• Task brief: Write out all the entries word for word and omit any pictures.

^^^^

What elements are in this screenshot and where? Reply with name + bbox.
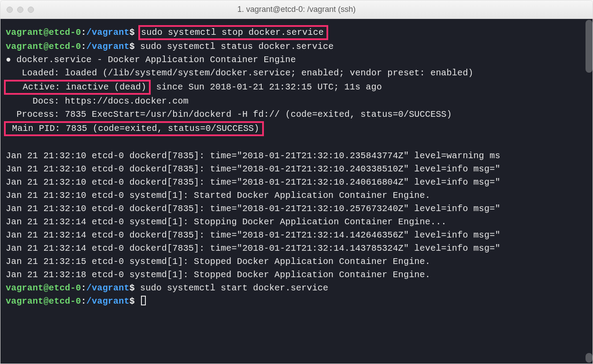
prompt-user-host: vagrant@etcd-0 bbox=[6, 27, 81, 37]
highlight-active: Active: inactive (dead) bbox=[4, 80, 151, 95]
prompt-sep: : bbox=[81, 283, 86, 293]
scrollbar[interactable] bbox=[586, 20, 593, 73]
log-line: Jan 21 21:32:14 etcd-0 systemd[1]: Stopp… bbox=[6, 217, 447, 227]
log-line: Jan 21 21:32:10 etcd-0 systemd[1]: Start… bbox=[6, 190, 430, 201]
log-line: Jan 21 21:32:14 etcd-0 dockerd[7835]: ti… bbox=[6, 243, 500, 253]
prompt-path: /vagrant bbox=[86, 41, 130, 52]
terminal-body[interactable]: vagrant@etcd-0:/vagrant$ sudo systemctl … bbox=[0, 19, 593, 364]
prompt-user-host: vagrant@etcd-0 bbox=[6, 296, 81, 306]
log-line: Jan 21 21:32:10 etcd-0 dockerd[7835]: ti… bbox=[6, 151, 500, 161]
terminal-window: 1. vagrant@etcd-0: /vagrant (ssh) vagran… bbox=[0, 0, 593, 364]
close-icon[interactable] bbox=[7, 7, 13, 13]
prompt-sep: : bbox=[81, 296, 86, 306]
maximize-icon[interactable] bbox=[28, 7, 34, 13]
cmd-status: sudo systemctl status docker.service bbox=[140, 41, 334, 52]
log-line: Jan 21 21:32:10 etcd-0 dockerd[7835]: ti… bbox=[6, 177, 500, 187]
terminal-output: vagrant@etcd-0:/vagrant$ sudo systemctl … bbox=[6, 25, 587, 308]
prompt-user-host: vagrant@etcd-0 bbox=[6, 283, 81, 293]
status-bullet-icon: ● bbox=[6, 53, 11, 67]
log-line: Jan 21 21:32:10 etcd-0 dockerd[7835]: ti… bbox=[6, 164, 500, 174]
status-docs: Docs: https://docs.docker.com bbox=[6, 96, 189, 106]
log-line: Jan 21 21:32:18 etcd-0 systemd[1]: Stopp… bbox=[6, 270, 430, 280]
status-loaded: Loaded: loaded (/lib/systemd/system/dock… bbox=[6, 68, 474, 78]
cursor-icon bbox=[141, 296, 146, 305]
prompt-path: /vagrant bbox=[86, 283, 130, 293]
cmd-stop: sudo systemctl stop docker.service bbox=[141, 27, 324, 37]
log-line: Jan 21 21:32:15 etcd-0 systemd[1]: Stopp… bbox=[6, 256, 430, 267]
prompt-path: /vagrant bbox=[86, 296, 130, 306]
prompt-sep: : bbox=[81, 27, 86, 37]
scrollbar-bottom[interactable] bbox=[586, 353, 593, 363]
status-header: docker.service - Docker Application Cont… bbox=[16, 55, 296, 65]
highlight-mainpid: Main PID: 7835 (code=exited, status=0/SU… bbox=[4, 121, 264, 136]
log-line: Jan 21 21:32:10 etcd-0 dockerd[7835]: ti… bbox=[6, 204, 500, 214]
prompt-sym: $ bbox=[130, 283, 135, 293]
traffic-lights bbox=[7, 7, 34, 13]
prompt-path: /vagrant bbox=[86, 27, 130, 37]
prompt-sym: $ bbox=[130, 27, 135, 37]
status-process: Process: 7835 ExecStart=/usr/bin/dockerd… bbox=[6, 109, 452, 119]
status-active-hl: Active: inactive (dead) bbox=[7, 82, 146, 92]
prompt-sym: $ bbox=[130, 41, 135, 52]
prompt-user-host: vagrant@etcd-0 bbox=[6, 41, 81, 52]
cmd-start: sudo systemctl start docker.service bbox=[140, 283, 328, 293]
prompt-sep: : bbox=[81, 41, 86, 52]
window-title: 1. vagrant@etcd-0: /vagrant (ssh) bbox=[0, 5, 593, 14]
prompt-sym: $ bbox=[130, 296, 135, 306]
status-active-rest: since Sun 2018-01-21 21:32:15 UTC; 11s a… bbox=[151, 82, 382, 92]
highlight-cmd-stop: sudo systemctl stop docker.service bbox=[138, 25, 328, 40]
minimize-icon[interactable] bbox=[17, 7, 23, 13]
log-line: Jan 21 21:32:14 etcd-0 dockerd[7835]: ti… bbox=[6, 230, 500, 240]
status-mainpid: Main PID: 7835 (code=exited, status=0/SU… bbox=[7, 123, 259, 134]
titlebar: 1. vagrant@etcd-0: /vagrant (ssh) bbox=[0, 0, 593, 19]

^^^^

• Output for this task:
What elements are in this screenshot and where? Reply with name + bbox.
prompt-user-host: vagrant@etcd-0 bbox=[6, 27, 81, 37]
highlight-active: Active: inactive (dead) bbox=[4, 80, 151, 95]
prompt-sep: : bbox=[81, 283, 86, 293]
scrollbar[interactable] bbox=[586, 20, 593, 73]
log-line: Jan 21 21:32:14 etcd-0 systemd[1]: Stopp… bbox=[6, 217, 447, 227]
log-line: Jan 21 21:32:10 etcd-0 systemd[1]: Start… bbox=[6, 190, 430, 201]
log-line: Jan 21 21:32:14 etcd-0 dockerd[7835]: ti… bbox=[6, 243, 500, 253]
prompt-path: /vagrant bbox=[86, 41, 130, 52]
terminal-body[interactable]: vagrant@etcd-0:/vagrant$ sudo systemctl … bbox=[0, 19, 593, 364]
prompt-user-host: vagrant@etcd-0 bbox=[6, 296, 81, 306]
log-line: Jan 21 21:32:10 etcd-0 dockerd[7835]: ti… bbox=[6, 151, 500, 161]
terminal-window: 1. vagrant@etcd-0: /vagrant (ssh) vagran… bbox=[0, 0, 593, 364]
close-icon[interactable] bbox=[7, 7, 13, 13]
prompt-sep: : bbox=[81, 296, 86, 306]
maximize-icon[interactable] bbox=[28, 7, 34, 13]
cmd-status: sudo systemctl status docker.service bbox=[140, 41, 334, 52]
log-line: Jan 21 21:32:10 etcd-0 dockerd[7835]: ti… bbox=[6, 177, 500, 187]
terminal-output: vagrant@etcd-0:/vagrant$ sudo systemctl … bbox=[6, 25, 587, 308]
prompt-user-host: vagrant@etcd-0 bbox=[6, 283, 81, 293]
status-bullet-icon: ● bbox=[6, 53, 11, 67]
log-line: Jan 21 21:32:10 etcd-0 dockerd[7835]: ti… bbox=[6, 164, 500, 174]
status-docs: Docs: https://docs.docker.com bbox=[6, 96, 189, 106]
log-line: Jan 21 21:32:18 etcd-0 systemd[1]: Stopp… bbox=[6, 270, 430, 280]
status-loaded: Loaded: loaded (/lib/systemd/system/dock… bbox=[6, 68, 474, 78]
cursor-icon bbox=[141, 296, 146, 305]
prompt-path: /vagrant bbox=[86, 283, 130, 293]
cmd-stop: sudo systemctl stop docker.service bbox=[141, 27, 324, 37]
log-line: Jan 21 21:32:15 etcd-0 systemd[1]: Stopp… bbox=[6, 256, 430, 267]
prompt-path: /vagrant bbox=[86, 296, 130, 306]
prompt-sep: : bbox=[81, 27, 86, 37]
scrollbar-bottom[interactable] bbox=[586, 353, 593, 363]
status-header: docker.service - Docker Application Cont… bbox=[16, 55, 296, 65]
highlight-mainpid: Main PID: 7835 (code=exited, status=0/SU… bbox=[4, 121, 264, 136]
log-line: Jan 21 21:32:10 etcd-0 dockerd[7835]: ti… bbox=[6, 204, 500, 214]
prompt-sym: $ bbox=[130, 283, 135, 293]
traffic-lights bbox=[7, 7, 34, 13]
prompt-path: /vagrant bbox=[86, 27, 130, 37]
prompt-sym: $ bbox=[130, 27, 135, 37]
status-process: Process: 7835 ExecStart=/usr/bin/dockerd… bbox=[6, 109, 452, 119]
status-active-hl: Active: inactive (dead) bbox=[7, 82, 146, 92]
prompt-sym: $ bbox=[130, 41, 135, 52]
prompt-user-host: vagrant@etcd-0 bbox=[6, 41, 81, 52]
cmd-start: sudo systemctl start docker.service bbox=[140, 283, 328, 293]
prompt-sep: : bbox=[81, 41, 86, 52]
window-title: 1. vagrant@etcd-0: /vagrant (ssh) bbox=[0, 5, 593, 14]
prompt-sym: $ bbox=[130, 296, 135, 306]
status-active-rest: since Sun 2018-01-21 21:32:15 UTC; 11s a… bbox=[151, 82, 382, 92]
highlight-cmd-stop: sudo systemctl stop docker.service bbox=[138, 25, 328, 40]
minimize-icon[interactable] bbox=[17, 7, 23, 13]
log-line: Jan 21 21:32:14 etcd-0 dockerd[7835]: ti… bbox=[6, 230, 500, 240]
status-mainpid: Main PID: 7835 (code=exited, status=0/SU… bbox=[7, 123, 259, 134]
titlebar: 1. vagrant@etcd-0: /vagrant (ssh) bbox=[0, 0, 593, 19]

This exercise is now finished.